Question

A 215 kg rocket moving radially outward from Earth has a speed of 6.42 km/s when its engine shuts off 307 km above Earth's surface. (a) Assuming negligible air drag, find the rocket's kinetic energy when the rocket is 731 km above Earth's surface. (b) What maximum height above the surface is reached by the rocket

Answer 1

GIVEN DATA

Mass of Rocket = m = 215 kg

Mass of Earth = M = $5.97*10^{24}$ kg

Radius of Earth = R = $6.37*10^6$ m

Gravitational Constant = G = $6.67*10^-11 \;\;m^3kg^{-1}s^{-2}$

Speed of Rocket = 6.42 km/s

Initial Height of Rocket from Earth's Surface = 307 km = $3.07*10^5$ m

Final Height of Rocket from Earth's Surface = 731 km = $7.31*10^5$ m

Initial Height from Earth's Centre = $R_i$ = $3.07*10^5 + 6.37*10^6 = 6.677*10^6$ m

Final Height from Earth's Surface = $R_f$ = $7.31*10^5 + 6.37*10^6 = 7.101*10^6$ m

(a) Kinetic Energy at Final Height = $K.E_f$

(b) Maximum Height of Rocket above Earth's Surface = $H_{max}$

EXPLANATION

Part (a):

As drag air is negligible, energy will be conserved.

$\therefore$ ΔE = 0

$K.E_i + U_i = K.E_f + U_f$

$K.E_f = U_f - K.E_i - U_i$

where, U is the potential energy of the system.

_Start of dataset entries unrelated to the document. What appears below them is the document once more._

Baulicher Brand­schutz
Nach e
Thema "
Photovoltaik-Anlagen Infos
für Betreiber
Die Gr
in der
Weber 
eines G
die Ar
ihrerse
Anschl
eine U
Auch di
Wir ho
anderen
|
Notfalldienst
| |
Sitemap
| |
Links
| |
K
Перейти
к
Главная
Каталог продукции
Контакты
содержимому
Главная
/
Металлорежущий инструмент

$K.E_f=\;G\frac{mM}{R_f} + \frac{1}{2}mv_i^2\;-\;G\frac{mM}{R_i}\;\;\;\;----------\;(1)$

Substituting Values and simplifying,

$K.E_f = 3.665*10^9 J$

Part (b):

The rocket will come to rest after reaching the maximum height. Therefore, its final velocity and consequently final kinetic energy will be zero.

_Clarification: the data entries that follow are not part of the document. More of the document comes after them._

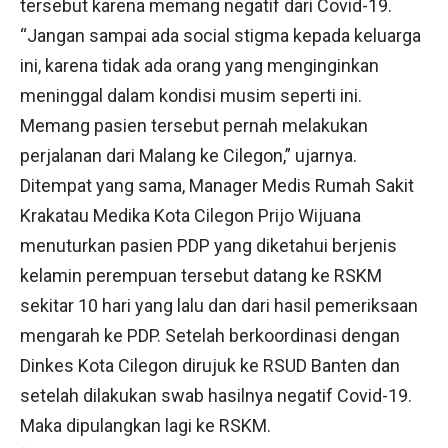
tersebut karena memang negatif dari Covid-19.
“Jangan sampai ada social stigma kepada keluarga
ini, karena tidak ada orang yang menginginkan
meninggal dalam kondisi musim seperti ini.
Memang pasien tersebut pernah melakukan
perjalanan dari Malang ke Cilegon,” ujarnya.
Ditempat yang sama, Manager Medis Rumah Sakit
Krakatau Medika Kota Cilegon Prijo Wijuana
menuturkan pasien PDP yang diketahui berjenis
kelamin perempuan tersebut datang ke RSKM
sekitar 10 hari yang lalu dan dari hasil pemeriksaan
mengarah ke PDP. Setelah berkoordinasi dengan
Dinkes Kota Cilegon dirujuk ke RSUD Banten dan
setelah dilakukan swab hasilnya negatif Covid-19.
Maka dipulangkan lagi ke RSKM.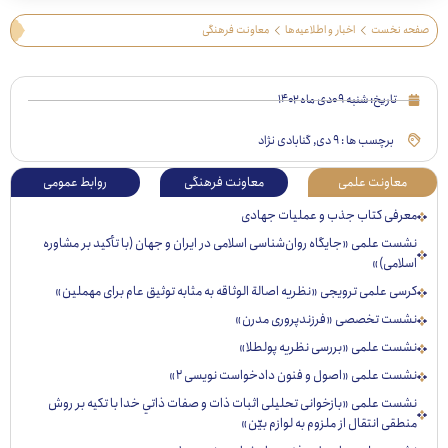
 نخست
اخبار و اطلاعیه‌ها
معاونت فرهنگی
تاریخ:
شنبه ۰۹دی ماه ۱۴۰۲
برچسب ها :
۹ دی
,
گنابادی نژاد
عاونت علمی
معاونت فرهنگی
روابط عمومی
رفی کتاب جذب و عملیات جهادی
ت علمی «جایگاه روان‌شناسی اسلامی در ایران و جهان (با تأکید بر مشاوره
لامی)»
ی علمی ترویجی «نظریه اصالة الوثاقه به مثابه توثیق عام برای مهملین»
ست تخصصی «فرزندپروری مدرن»
ست علمی «بررسی نظریه پولطلا»
ست علمی «اصول و فنون دادخواست نویسی ۲»
ست علمی «بازخوانی تحليلی اثبات ذات و صفات ذاتي خدا با تكيه بر روش
قی انتقال از ملزوم به لوازم بيّن»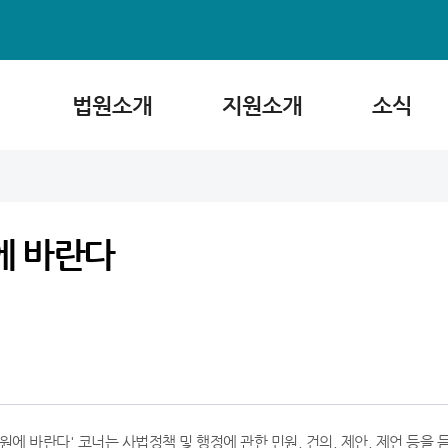
법원소개
지원소개
소식
에 바란다
법원에 바란다' 코너는 사법정책 및 행정에 관한 민원, 건의, 제안, 제언 등을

$i.e.\;\;v_f = 0\;\;\;\&\;\;\; K.E_f=0$

Equation (1) will become,

$0\;=\;\;G\frac{mM}{R_f} + \frac{1}{2}mv_i^2\;-\;G\frac{mM}{R_i}$

$or\;\;\frac{1}{2}v_i^2= GM(\frac{1}{R_i}-\frac{1}{R_f})\\\\\frac{1}{2GM}v_i^2= (\frac{1}{R_i}-\frac{1}{R_f})\\\\\therefore\; R_f = \frac{2GMR_i}{2GM-v_i^2R_i}$

Substituting values and simplifying,

$R_f = 10.20*10^6 m$

which is the distance from the Earth's centre. To find the height of rocket from Earth's surface, we simply subtract the Earth's radius from above result.

$H_{max} = R_f - R$

$H_{max} = 10.20*10^6\;-\;6.37*10^6\\\\H_{max} = 3.83*10^6\;\;m$